PHP Classes

Blank output for some pdf

Recommend this page to a friend!

      PHP PDF to Text  >  All threads  >  Blank output for some pdf  >  (Un) Subscribe thread alerts  
Subject:Blank output for some pdf
Summary:Some pdf documents are not converted
Messages:5
Author:Rudolfo Toscano
Date:2017-05-09 14:45:45
 

  1. Blank output for some pdf   Reply   Report abuse  
Picture of Rudolfo Toscano Rudolfo Toscano - 2017-05-09 14:45:46
First of all, thank you for your great script. Unfortunately I met some pdf documents, which still are not converted.
Examples:
shipmentlink.com/tw/tvs2/local_file ...
and
shipmentlink.com/tw/tvs2/local_file ...
On the other hand (from the same URL) the following pdf is converted correctly:
shipmentlink.com/tw/tbo1/form/expor ...

Could you please ave a look at this.
Thank you

  2. Re: Blank output for some pdf   Reply   Report abuse  
Picture of Christian Vigh Christian Vigh - 2017-05-09 15:13:41 - In reply to message 1 from Rudolfo Toscano
Hi Rudolfo,

PDF files can have two types of passwords :
- The User password, which will be prompted when you try to open the document
- The Owner password, which will be prompted when you try to modify something in the original PDF file. It can also define flags that prevent you from printing, or from copying/pasting information.

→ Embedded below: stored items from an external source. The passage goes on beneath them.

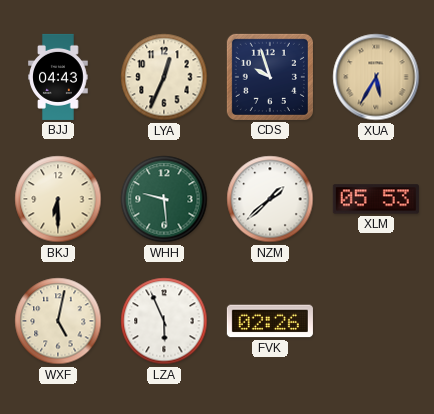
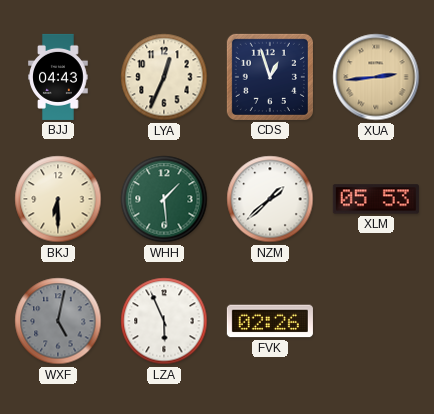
CDS: 9:57 -> 12:57
XUA: 5:35 -> 2:44
WHH: 9:29 -> 1:29
WXF dial: cream -> grey
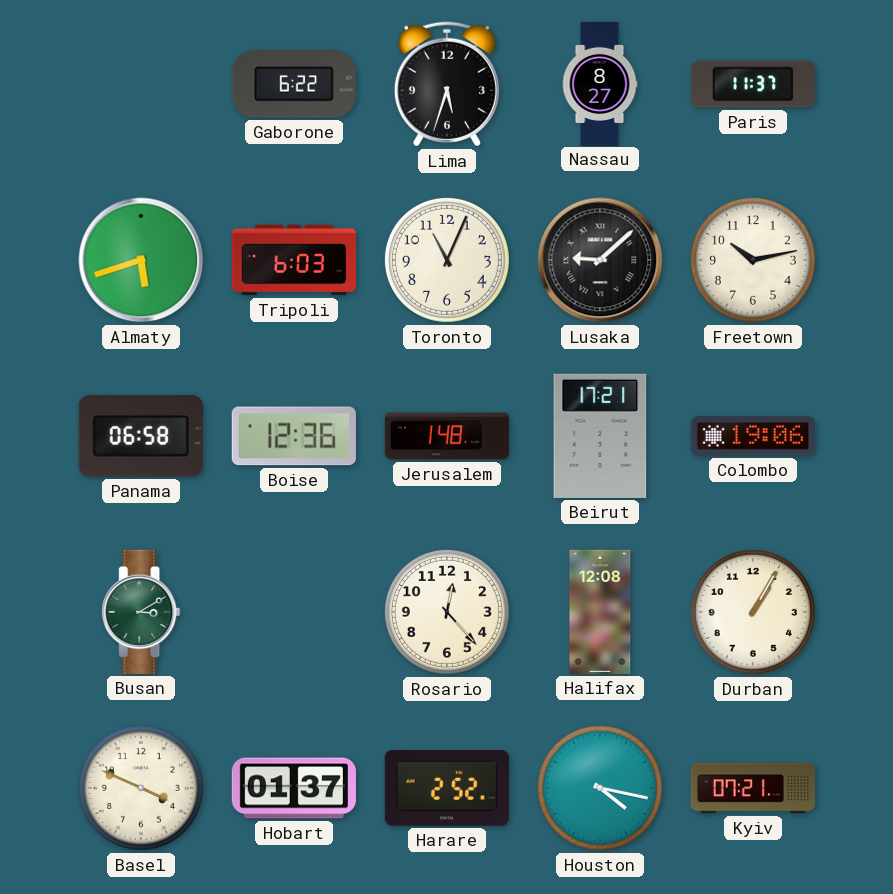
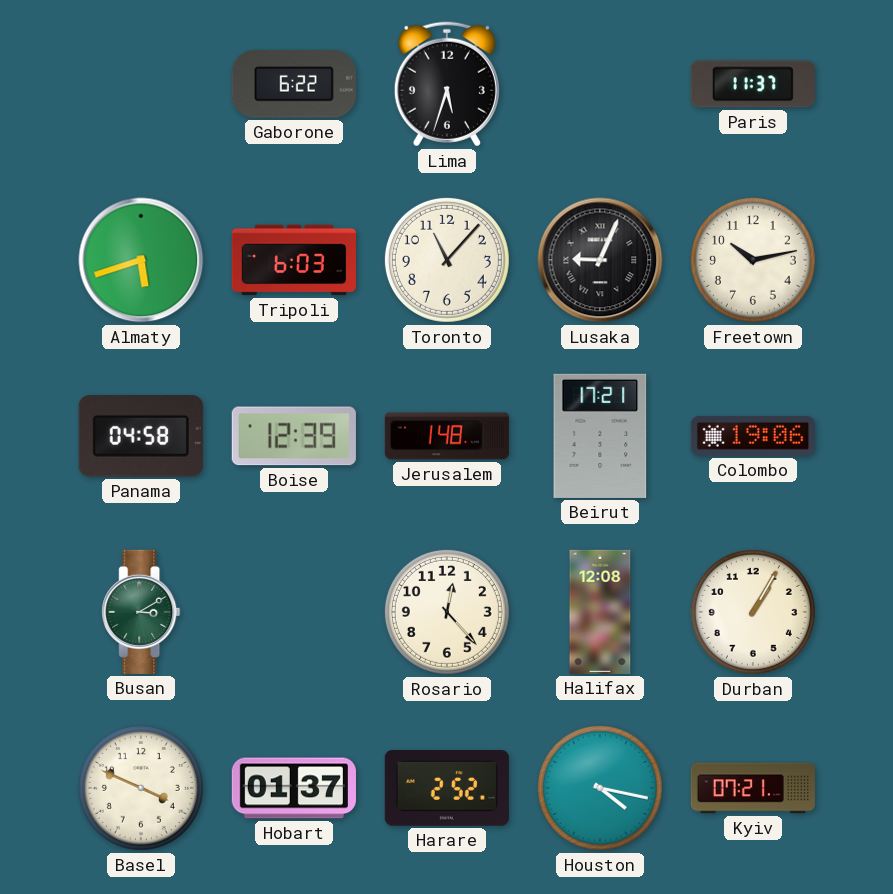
Nassau: 8:27 -> none
Toronto: 11:04 -> 11:07
Lusaka: 9:08 -> 9:04
Panama: 06:58 -> 04:58
Boise: 12:36 -> 12:39
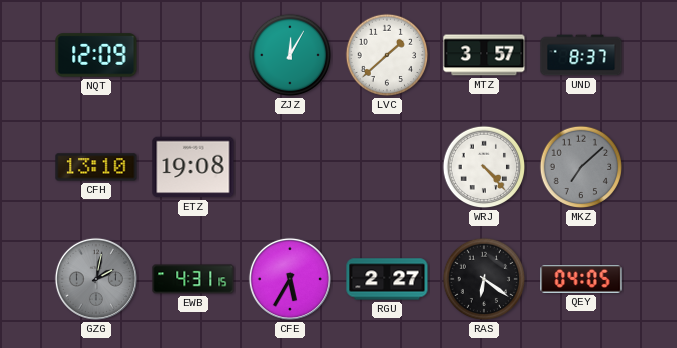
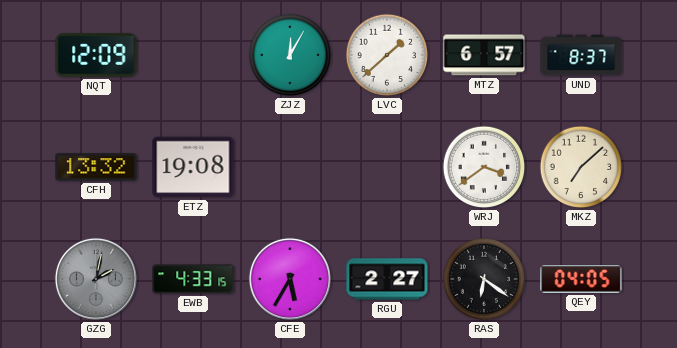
MTZ: 3:57 -> 6:57
CFH: 13:10 -> 13:32
WRJ: 4:23 -> 3:39
MKZ dial: grey -> cream
EWB: 4:31 -> 4:33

Unfortunately, in both cases, the text contents are encrypted. Of course, there is an algorithm to decrypt them (especially when there is only an Owner password, which should not theorically prevent text extraction). However, I did not finish the implementation and to tell the truth, I'm a little bit scratching my head at it.

But I'm confident that a future version of PdfToText will be able to handle soon such situations : this is on my top 3 BIG priorities...

With kind regards,
Christian.

  3. Re: Blank output for some pdf   Reply   Report abuse  
Picture of Rudolfo Toscano Rudolfo Toscano - 2017-05-10 09:45:56 - In reply to message 1 from Rudolfo Toscano
Thank you for your immediate response. As you are the specialist, place let me place an additional question:
Why does your converter produce a blank out, but all pdf reader are able to open such protected documents?
Thank you for your explanation.

  4. Re: Blank output for some pdf   Reply   Report abuse  
Picture of Christian Vigh Christian Vigh - 2017-05-10 10:08:46 - In reply to message 3 from Rudolfo Toscano
Because I did not yet implement the decryption algorithm for that. I think that even if I get inspiration from Unix tools such as xpdf or poppler, or even TCPDF in PHP, I'll need at least one week for that, not counting the various encryption algorithm and revisions that spread the world of PDF !

It's not a problem of complexity : virtually, you don't even have to know the original password to decrypt information (Adobe did not use complex cryptographic agorithms ; it encrypts information by applying a sequence of transformations that should discourage the amateur from decrypting the contents).

So my real problem is to find at least 7 consecutive days on my free time to work on that.

But I know that being able to handle PDF files having an Owner password is a must-have ! so I hope I will have a solution soon...


  5. Re: Blank output for some pdf   Reply   Report abuse  
Picture of Rudolfo Toscano Rudolfo Toscano - 2017-06-23 10:20:13 - In reply to message 4 from Christian Vigh
Hello again,

Don't want to stress you, but could we still hope for your solution?
Thank you in advance for your endeavor.